___ RECORDS FOR THIS TASK
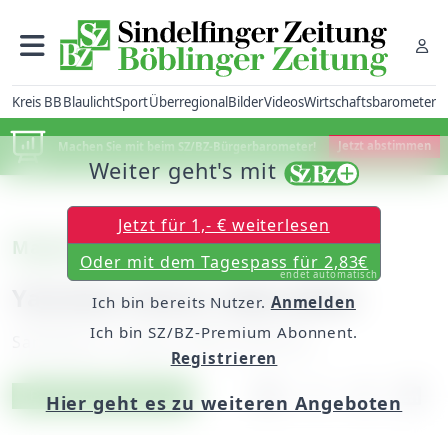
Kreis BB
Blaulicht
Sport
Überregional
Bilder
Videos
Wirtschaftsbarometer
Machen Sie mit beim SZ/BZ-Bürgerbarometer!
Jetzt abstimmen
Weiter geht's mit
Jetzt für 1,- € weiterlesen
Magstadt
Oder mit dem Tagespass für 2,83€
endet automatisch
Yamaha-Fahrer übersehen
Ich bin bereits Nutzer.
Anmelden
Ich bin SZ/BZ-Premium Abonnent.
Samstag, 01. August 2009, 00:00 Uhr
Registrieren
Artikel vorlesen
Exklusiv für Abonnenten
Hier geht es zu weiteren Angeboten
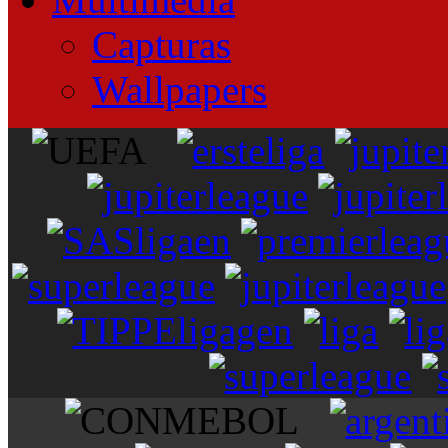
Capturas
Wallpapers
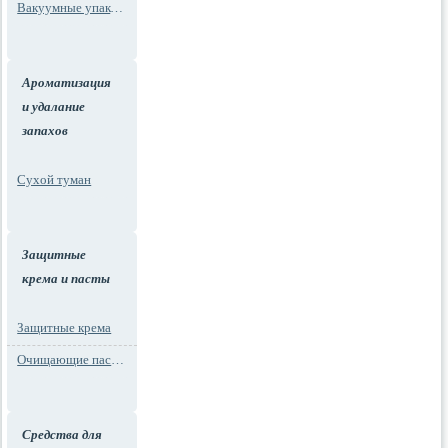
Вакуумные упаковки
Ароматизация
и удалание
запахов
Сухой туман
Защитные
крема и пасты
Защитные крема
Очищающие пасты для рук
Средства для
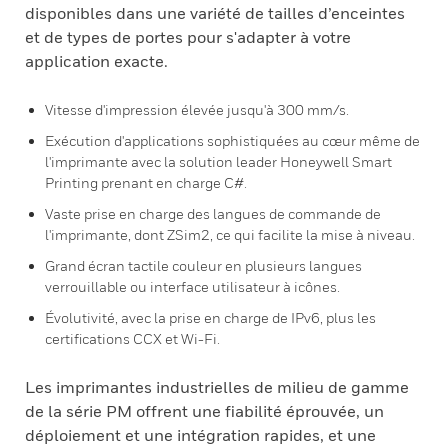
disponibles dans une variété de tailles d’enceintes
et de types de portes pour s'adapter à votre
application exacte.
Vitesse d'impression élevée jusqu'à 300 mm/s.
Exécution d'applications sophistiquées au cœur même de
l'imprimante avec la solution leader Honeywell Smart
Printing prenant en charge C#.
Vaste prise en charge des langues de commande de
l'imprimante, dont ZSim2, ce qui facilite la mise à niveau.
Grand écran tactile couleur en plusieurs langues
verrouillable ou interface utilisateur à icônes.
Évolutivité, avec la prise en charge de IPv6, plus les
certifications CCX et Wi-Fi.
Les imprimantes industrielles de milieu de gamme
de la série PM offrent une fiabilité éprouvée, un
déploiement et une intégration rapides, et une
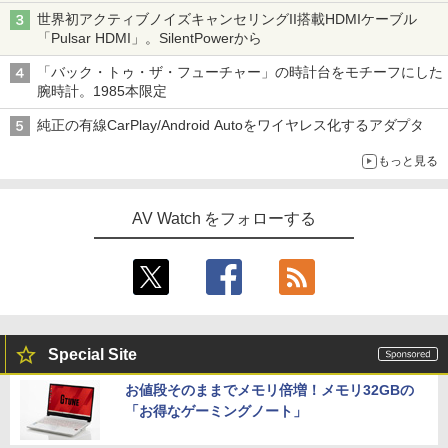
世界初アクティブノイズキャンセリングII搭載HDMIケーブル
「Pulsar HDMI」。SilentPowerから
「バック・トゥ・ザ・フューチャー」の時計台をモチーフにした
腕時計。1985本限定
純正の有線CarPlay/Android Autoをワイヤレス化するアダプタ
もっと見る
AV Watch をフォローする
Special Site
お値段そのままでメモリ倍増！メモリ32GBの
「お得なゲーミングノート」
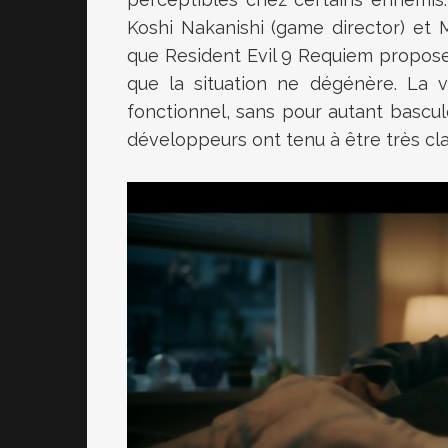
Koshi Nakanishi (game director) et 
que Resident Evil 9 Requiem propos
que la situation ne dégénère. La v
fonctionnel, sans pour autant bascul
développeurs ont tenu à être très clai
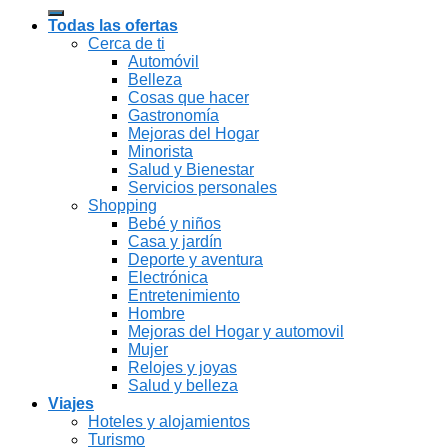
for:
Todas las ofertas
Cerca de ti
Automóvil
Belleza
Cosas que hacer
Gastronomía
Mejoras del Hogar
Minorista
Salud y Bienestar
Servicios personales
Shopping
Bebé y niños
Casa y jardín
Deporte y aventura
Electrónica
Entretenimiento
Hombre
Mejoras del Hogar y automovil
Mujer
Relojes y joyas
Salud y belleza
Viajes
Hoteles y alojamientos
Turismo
______
_WHAT YOU SHOULD DO_
In the records above, return only the line that contains "Salud y belleza" and every line after it through the last, exactly as they appear.

_ANSWER TO THIS EXERCISE_
Salud y belleza
Viajes
Hoteles y alojamientos
Turismo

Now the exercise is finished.